Ugandan politician and economist

Maria Emily Lubega Mutagamba (5 September 1952 – 24 June 2017) was a Ugandan economist and politician. She was the minister of tourism, wildlife and antiquities in the Ugandan Cabinet from 15 August 2012 until 6 June 2016.

From 2011 to 2012, she was the minister of water and environment. She also served as the elected member of Parliament for Rakai District Women's Representative from 2001 until 2016.

==Background and education==
Mutagamba was born in Rakai District on 5 September 1952. She studied at St. Aloysius Senior Secondary School in Bwanda, Kalungu District for her O-Level studies (1967–1970). She then attended Mount Saint Mary's College Namagunga in Mukono District for her A-Level education (1971–1972). She attended Makerere University from 1973 until 1976, graduating with a Bachelor of Arts in economics. She also held a Diploma in computer programming from the ICL Computer School in Nairobi, Kenya, obtained in 1980, and a certificate in executive leadership from the John F. Kennedy School of Government in Cambridge, Massachusetts, United States, obtained in 1997. In 2013, she was presented with an honorary doctorate in law by McMaster University in Canada.

==Career==
Mutagamba served as a banking officer with the Bank of Uganda from 1976 to 1980 and was a director of the bank from 1991 until 1999. She was a Constituent Assembly delegate between 1994 and 1995. In 1999–2000, she was the deputy secretary general of the Democratic Party of Uganda. In 2000, she was appointed minister of state for water resources and later in 2006 was appointed minister of water and the environment, a position she held until 2012. She was the President of the African Ministers' Council on Water from 2004 to 2012 and coordinator of the Global Women Leaders Forum for Water and Sanitation from 2005 to 2012. She also was vice chairperson of the United Nations Task Force on Integrated Water Resource Management. She was known for her works for the cause of water-related issues and the Global Water Harvesting Network.
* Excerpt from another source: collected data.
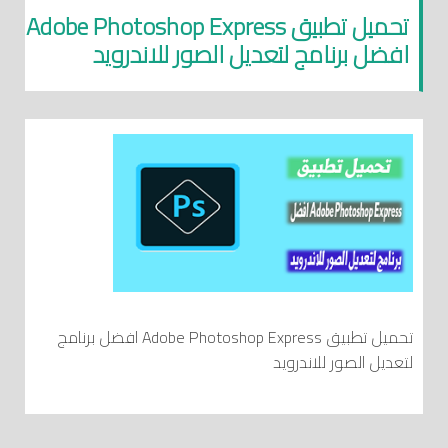
تحميل تطبيق Adobe Photoshop Express
افضل برنامج لتعديل الصور للاندرويد
تحميل تطبيق Adobe Photoshop Express افضل برنامج
لتعديل الصور للاندرويد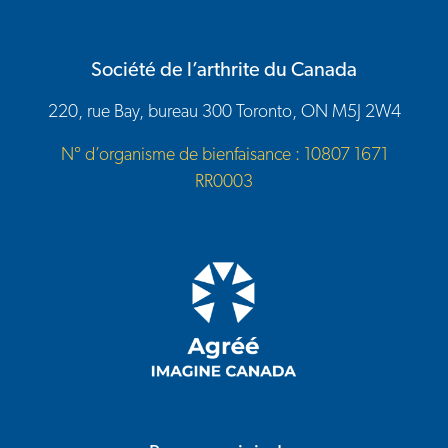
Société de l’arthrite du Canada
220, rue Bay, bureau 300 Toronto, ON M5J 2W4
N° d’organisme de bienfaisance : 10807 1671
RR0003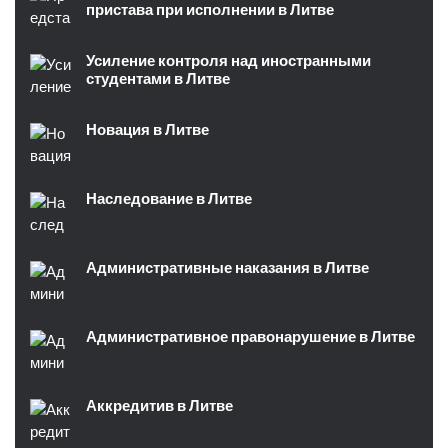
пристава при исполнении в Литве
Усиление контроля над иностранными
студентами в Литве
Новация в Литве
Наследование в Литве
Административные наказания в Литве
Административное правонарушение в Литве
Аккредитив в Литве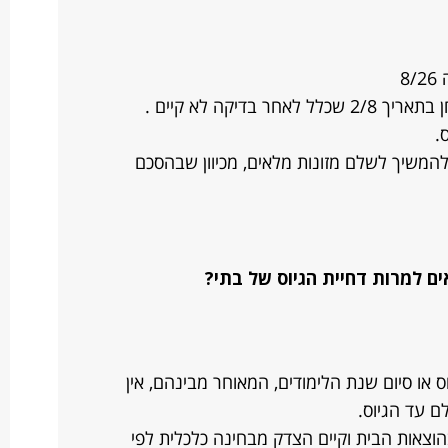
8
דיקה לא קיים .
.
דש 12/26 האם עלי להמשיך לשלם מזונות מלאים, מכיוון שבהסכם
ם למרות דחיית הגיוס של בתי?
 או סיום שנת הלימודים, המאוחר מבינהם, אין
ם עד הגיוס.
וצאות הבית וקיים הצדק מבחינה כלכלית לפי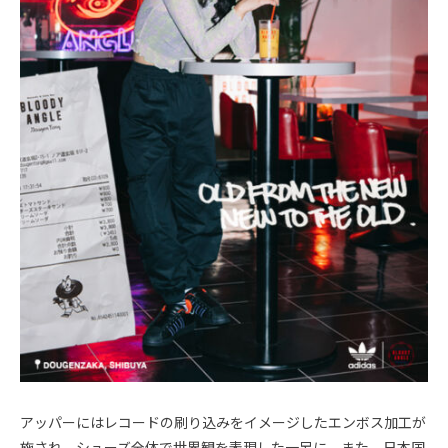
アッパーにはレコードの刷り込みをイメージしたエンボス加工が
施され、シューズ全体で世界観を表現した一足に。また、日本国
Mutagamba served as minister of tourism, wildlife and antiquities from 15 August 2012 until being replaced on 6 June 2016 by Ephraim Kamuntu. While she was minister, she was known for promoting a popular Ugandan egg, vegetable, and chapati wrap known as Rolex. She also revived the Miss Tourism Uganda beauty pageant that had started in 2010. She quit active politics in 2016 because of her deteriorating health.

==Personal==
She was married to Tarsis Matthew Mutagamba who worked for the Bank of Uganda for 17 years until his retirement in 1980. He was the first African chief accountant at the bank. Tarsis died from heart failure on 2 January 2004 at the age of 70. He was survived by 16 children.

==Death==
Mutagamba died on 24 June 2017 at Case Medical Centre in Kampala from complications of liver cancer, although she also suffered from gallstones. She was 64. She was admitted to hospital three weeks before her death. Prime Minister Ruhakana Rugunda called her death "a great loss to the country". She was buried on 28 June 2017 at Gamba village, Kakuuto Subcounty in Rakai District. The burial was officiated by John Baptist Kaggwa, the bishop of the Roman Catholic Diocese of Masaka.